Avec accablement, Mme Daliot se penche sur son siège, le front entre les mains. Elle espérait du secours et voici que ce qu’elle entend achève de la désemparer.

— Alors, c’est vrai ? Je ne me trompais pas ? J’ai deviné juste ?… Mon Dieu ! mon Dieu ! Et vous le saviez, et vous ne m’aviez rien dit, à moi, sa mère ? Et, maintenant encore, vous vous contentez de me dire qu’y faire ?

— Germaine, il faut vous calmer, mon enfant. Nous sommes ici pour avoir une explication. Ayons-la de sang-froid, si pénible soit-elle. Je ne vous ai rien dit parce que j’ai le respect de ce qui est respectable et que je ne sache pas que Denise ait rien à se reprocher en l’espèce.

— Comment, rien à se reprocher ? Une telle passion ! Vous l’excusez ? Mais c’est monstrueux !

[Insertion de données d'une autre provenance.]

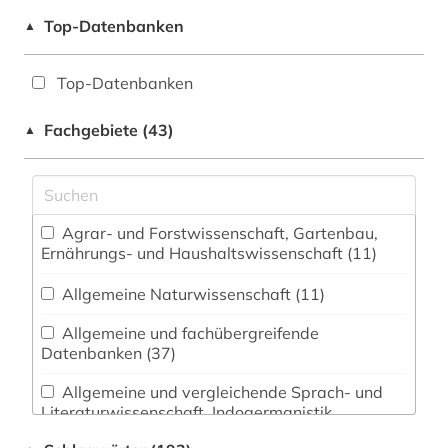
Top-Datenbanken
▲
Top-Datenbanken
Fachgebiete (43)
▲
Agrar- und Forstwissenschaft, Gartenbau,
Ernährungs- und Haushaltswissenschaft (11)
Allgemeine Naturwissenschaft (11)
Allgemeine und fachübergreifende
Datenbanken (37)
Allgemeine und vergleichende Sprach- und
Literaturwissenschaft. Indogermanistik.
Außereuropäische Sprachen und Literaturen (9)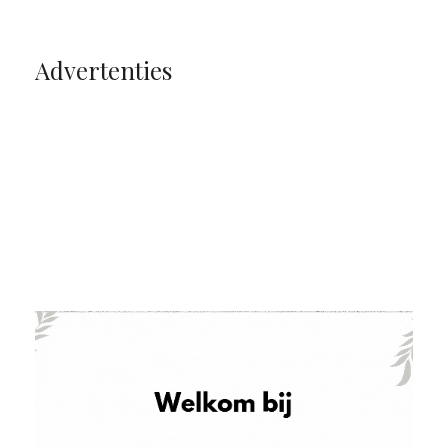
Advertenties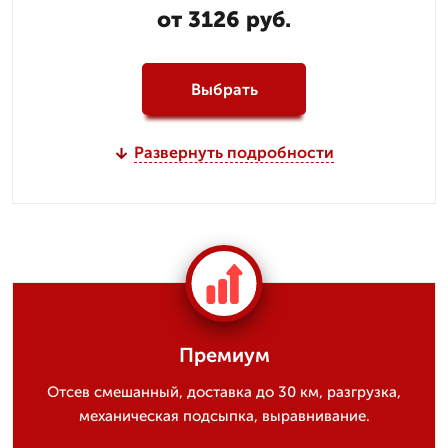
от 3126 руб.
Выбрать
Развернуть подробности
Премиум
Отсев смешанный, доставка до 30 км, разгрузка,
механическая подсыпка, выравнивание.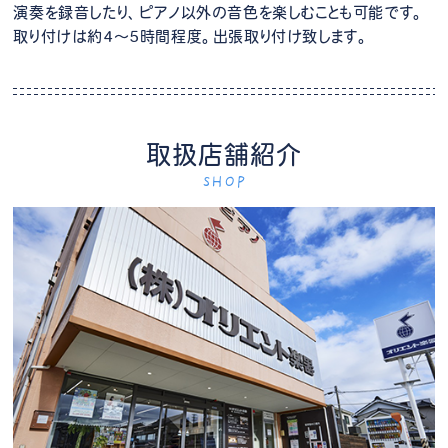
演奏を録音したり、ピアノ以外の音色を楽しむことも可能です。
取り付けは約4～5時間程度。出張取り付け致します。
取扱店舗紹介
SHOP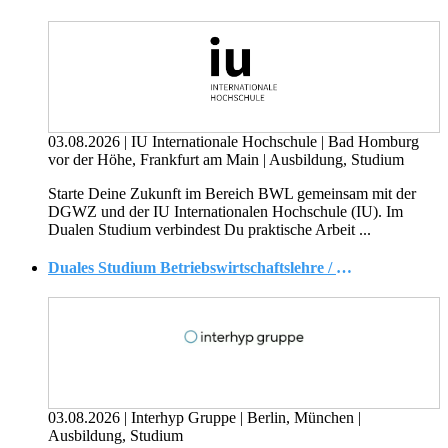
03.08.2026
|
IU Internationale Hochschule
|
Bad Homburg
vor der Höhe, Frankfurt am Main
|
Ausbildung, Studium
Starte Deine Zukunft im Bereich BWL gemeinsam mit der
DGWZ und der IU Internationalen Hochschule (IU). Im
Dualen Studium verbindest Du praktische Arbeit ...
Duales Studium Betriebswirtschaftslehre / Bank B. A. mit Fokus Vertrieb (m/w/d)
03.08.2026
|
Interhyp Gruppe
|
Berlin, München
|
Ausbildung, Studium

— N’exagérons pas, Germaine. Et permettez-moi de vous dire que vous n’y êtes pas. Est-ce Denise qui vous a livré son secret ?

— Il n’aurait plus manqué que cela !

— C’est donc fortuitement que vous l’avez découvert ?

— Oui, tout à fait fortuitement. Pouvais-je supposer…

M. le curé l’arrête.

— Vous avez eu raison de venir me trouver, Germaine. Le mal n’est pas où vous le voyez. Le mal c’est que Mr. Wellstone ait épousé Liette au lieu d’épouser Nise. Et la coupable — si coupable il y a, car nous sommes faibles et nos défaillances ne doivent pas être jugées avec trop de rigueur — la coupable, Germaine, ce n’est pas Nise, ce n’est même pas Liette.

— Qui serait-ce alors ?

— Mais vous.

— Moi ? se récrie la pauvre femme.

— Si coupable il y a, vous ai-je dit. Parce que ?… Parce que vous avez été trop mère dans un cas et pas assez dans l’autre. Trop mère avec Juliette.